2. Bij besluit van 1 juni 2012 heeft het Uwv, overeenkomstig de tussenuitspraak, de berekening van de hoogte van de IVA-uitkering gebaseerd op de (maatman)functie van commercieel directeur. Op grond van voornoemde functie is het dagloon per 27 augustus 2008 vastgesteld op € 152,40.
3. In reactie op het besluit van 1 juni 2012 heeft appellant te kennen gegeven het besluit volledig aan zijn bezwaren tegemoet komt.
4. De Raad komt tot de volgende beoordeling.
4.1. De Raad stelt vast dat met het besluit van 1 juni 2012 geheel is tegemoetgekomen aan de bezwaren van betrokkene. Het geding in hoger beroep strekt zich, gelet op de artikelen 6:18, 6:19, eerste lid, en 6:24 van de Awb, dus niet mede uit tot dit nieuwe besluit.
4.2. Uit overweging 4.1 vloeit voort dat het hoger beroep van appellant slaagt. De aangevallen uitspraak en het besluit van
20 februari 2009 komen mitsdien voor vernietiging in aanmerking.

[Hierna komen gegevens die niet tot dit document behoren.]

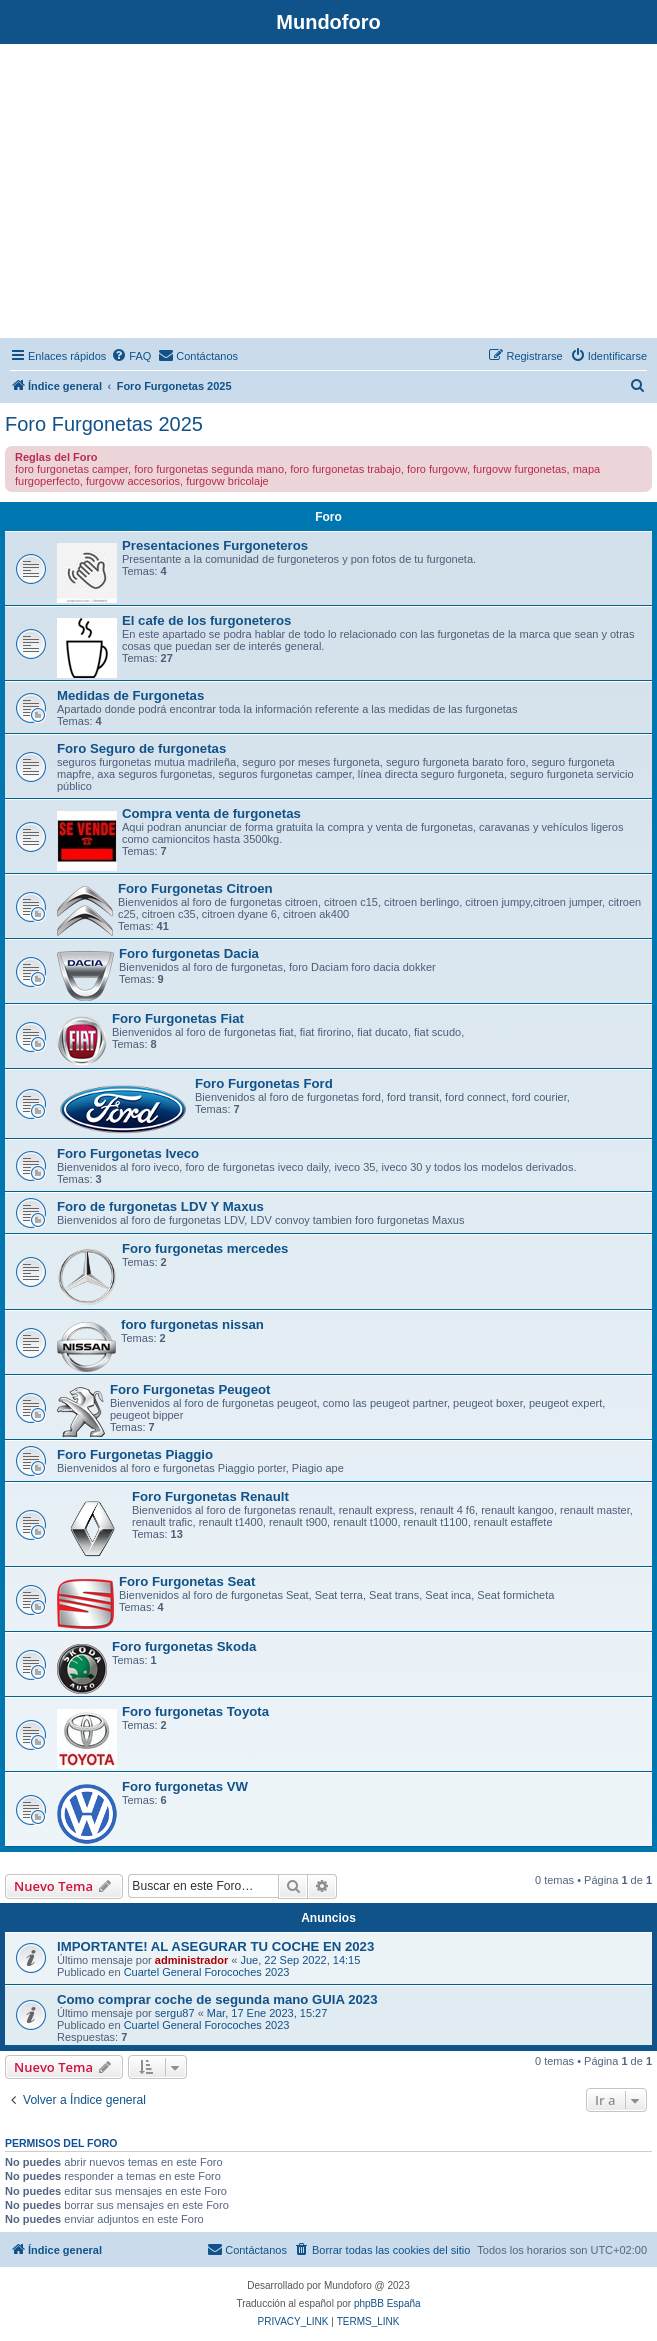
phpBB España (387, 2303)
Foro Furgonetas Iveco (128, 1153)
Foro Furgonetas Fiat (178, 1018)
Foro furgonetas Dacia (189, 953)
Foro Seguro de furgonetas (141, 748)
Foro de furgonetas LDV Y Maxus (160, 1206)
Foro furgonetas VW (185, 1786)
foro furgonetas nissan (192, 1324)
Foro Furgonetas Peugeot (190, 1389)
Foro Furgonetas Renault (210, 1496)
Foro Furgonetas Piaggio (135, 1454)
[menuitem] (131, 356)
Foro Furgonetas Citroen (195, 888)
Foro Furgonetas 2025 (104, 424)
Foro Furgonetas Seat (187, 1581)
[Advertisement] (328, 194)
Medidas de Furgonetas (130, 695)
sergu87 (175, 2013)
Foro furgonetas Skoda (184, 1646)
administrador (191, 1960)
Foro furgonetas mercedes (205, 1248)
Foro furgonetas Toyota (195, 1711)
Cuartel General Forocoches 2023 (207, 1972)
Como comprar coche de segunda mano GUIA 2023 (217, 1999)
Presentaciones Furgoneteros (215, 545)
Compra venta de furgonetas (211, 813)
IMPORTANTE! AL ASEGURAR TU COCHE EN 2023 (215, 1946)
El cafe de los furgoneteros (206, 620)
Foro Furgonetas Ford (264, 1083)
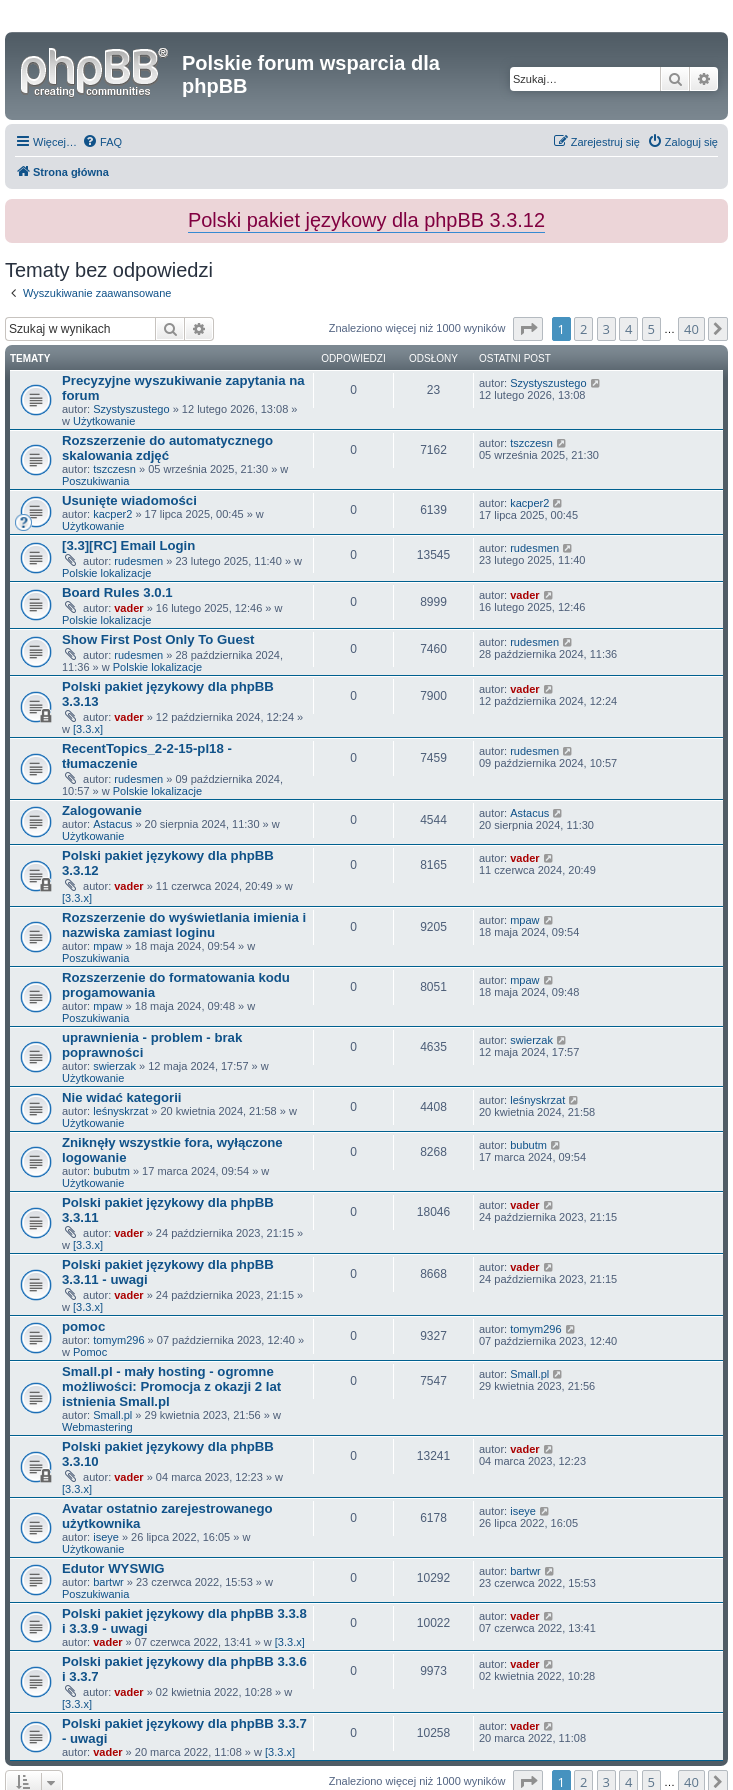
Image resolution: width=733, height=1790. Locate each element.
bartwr (108, 1582)
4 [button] (628, 329)
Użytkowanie (104, 421)
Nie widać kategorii (121, 1097)
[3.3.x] (88, 729)
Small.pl (112, 1415)
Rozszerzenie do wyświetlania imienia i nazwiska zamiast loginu (184, 925)
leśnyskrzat (120, 1111)
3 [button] (606, 329)
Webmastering (97, 1427)
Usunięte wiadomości (129, 500)
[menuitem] (102, 142)
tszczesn (114, 469)
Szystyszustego (131, 409)
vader (128, 608)
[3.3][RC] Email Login (128, 545)
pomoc (83, 1326)
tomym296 (118, 1340)
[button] (528, 329)
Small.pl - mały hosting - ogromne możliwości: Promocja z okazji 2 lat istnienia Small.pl (171, 1386)
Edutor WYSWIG (113, 1568)
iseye (106, 1537)
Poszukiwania (95, 481)
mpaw (107, 946)
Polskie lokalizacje (106, 573)
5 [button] (651, 329)
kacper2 (112, 514)
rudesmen (138, 561)
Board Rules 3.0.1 (117, 592)
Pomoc (90, 1352)
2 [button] (583, 329)
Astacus (112, 824)
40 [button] (691, 329)
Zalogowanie (102, 810)
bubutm (111, 1171)
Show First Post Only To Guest (158, 639)
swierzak (114, 1066)
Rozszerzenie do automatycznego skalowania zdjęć (167, 448)
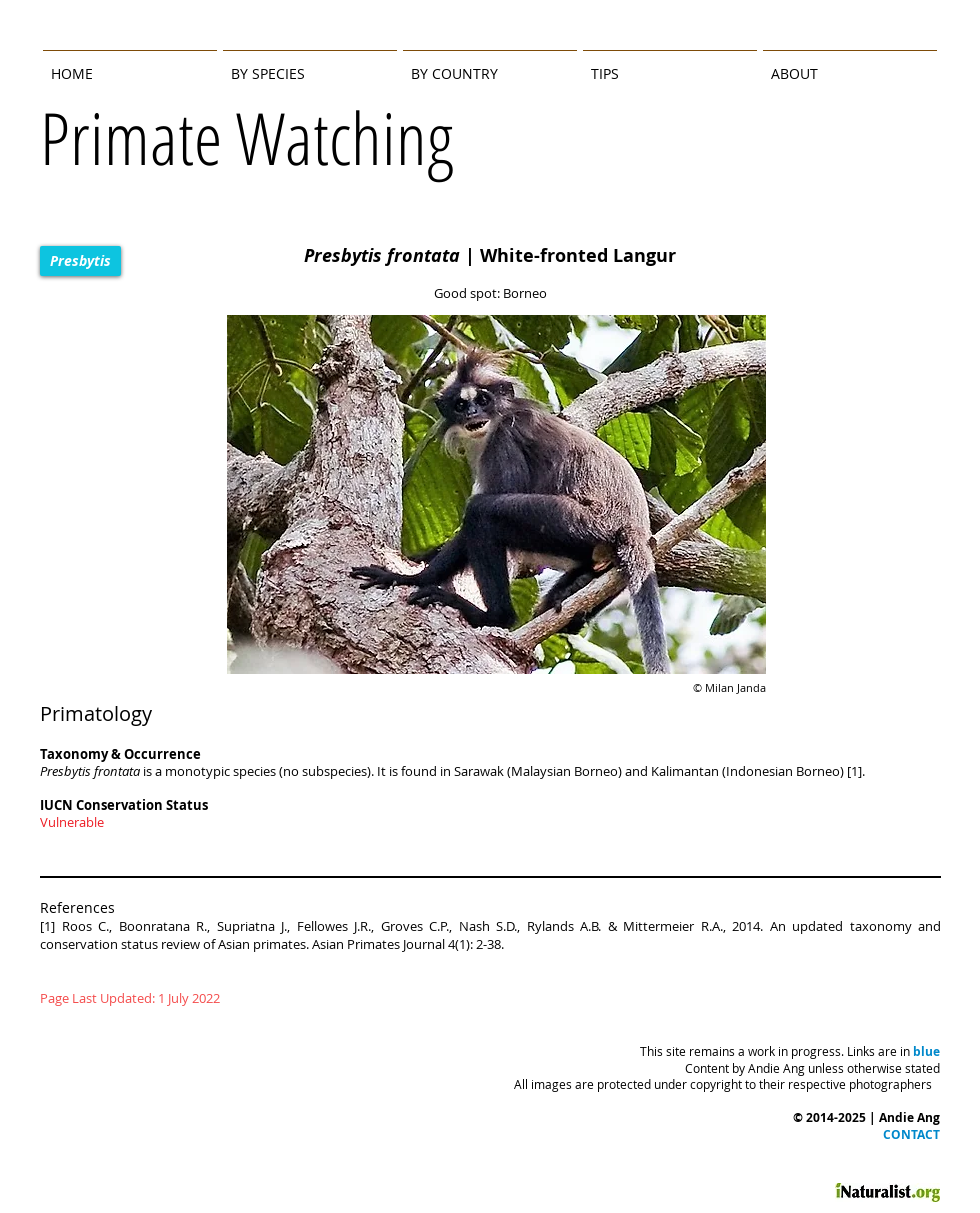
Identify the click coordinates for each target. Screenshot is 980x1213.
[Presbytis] (80, 261)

5. De Raad acht termen aanwezig om op grond van artikel 8:75 van de Awb het Uwv te veroordelen in de proceskosten van appellant in beroep en in hoger beroep, bestaande uit de kosten voor verleende rechtshulp tot een bedrag in beroep van
€ 644,- en in hoger beroep van € 874,- zijnde in totaal € 1.518,-.
BESLISSING
De Centrale Raad van Beroep
-vernietigt de aangevallen uitspraak;
-verklaart het beroep tegen het besluit van 20 februari 2009 gegrond en vernietigt dit besluit;
-veroordeelt het Uwv in de proceskosten in beroep en hoger beroep tot een bedrag van in totaal € 1.518,- te betalen aan de griffier van de Raad;
-bepaalt dat het Uwv aan appellant het betaalde griffierecht in beroep en in hoger beroep van in totaal € 152,- vergoedt.
Deze uitspraak is gedaan door J.P.M. Zeijen, in tegenwoordigheid van K.E. Haan als griffier. De beslissing is uitgesproken in het openbaar op 27 juli 2012.